October 26, 2011
"The Romantic notion of the autonomous transcendent artwork entailed a hierarchized, strictly enforced split between emancipated creators, beholden (in theory) to no one but the muse, and selfless curators, sworn to submission. The producers of timeless works are the gods, exulting in their liberation from the world of social (‘extramusical’) obligation and issuing peremptory commands. The recipients of the commands are the Nibelungs, bound scrupulously to carry out the masters’ intentions for the sake of their glory, their own lives pledged to a sterile humdrum of preservation and handing-on. That is the mythology of our concert life."
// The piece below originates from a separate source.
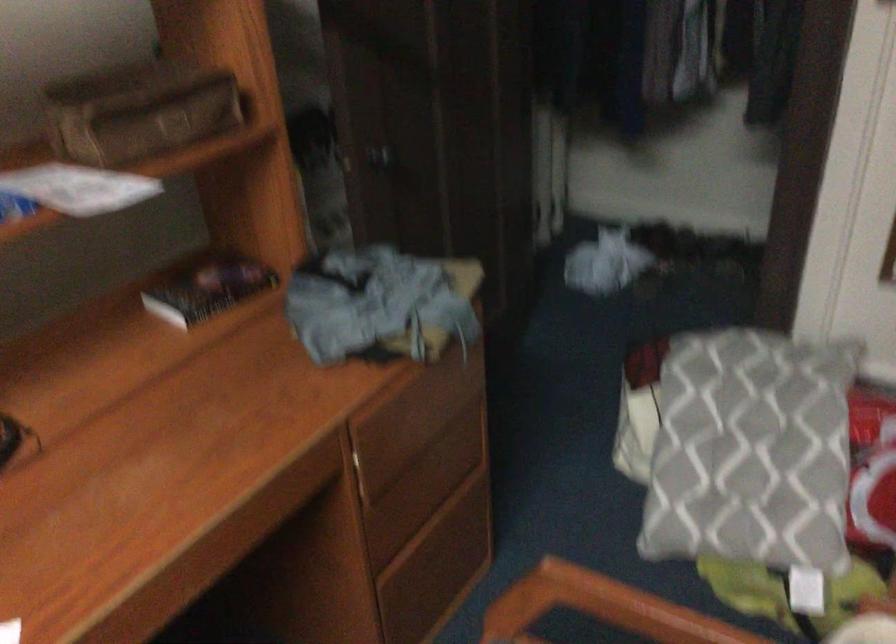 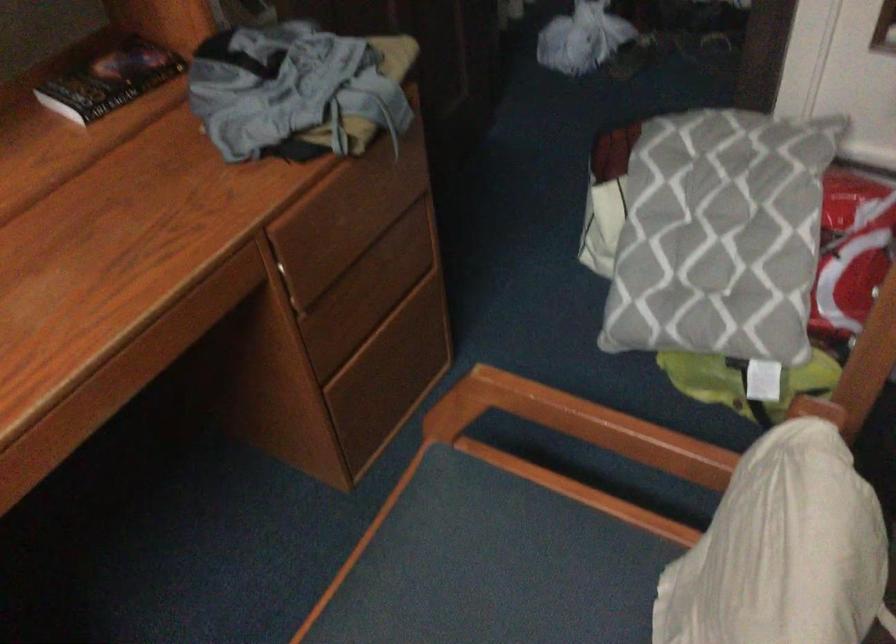 The point at (367, 473) is marked in the first image. Where is the corresponding point in the second image?

(299, 276)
— Musicologist Richard Taruskin, in the introduction to his essay collection Text and Act, p. 10. This is a mere tidbit of his larger, damning criticism of the current state of musicology, and of the related performance-practice movement. Trust me, he’s just getting warmed up here. My second favorite quote comes from his response to Leo Treitler, who had published a criticism of one of Taruskin’s early essays. Treitler writes, “I don’t know whether Taruskin would make a principled defense of the differentiation,” between the level of accountability we should expect from a scholar versus that which we should expect from an historically-informed performer. As if to bring attention to, and thus undermine, Treitler’s pretentious nitpicking, Taruskin retorts how, “he could have called me up” (p. 24). The chutzpah!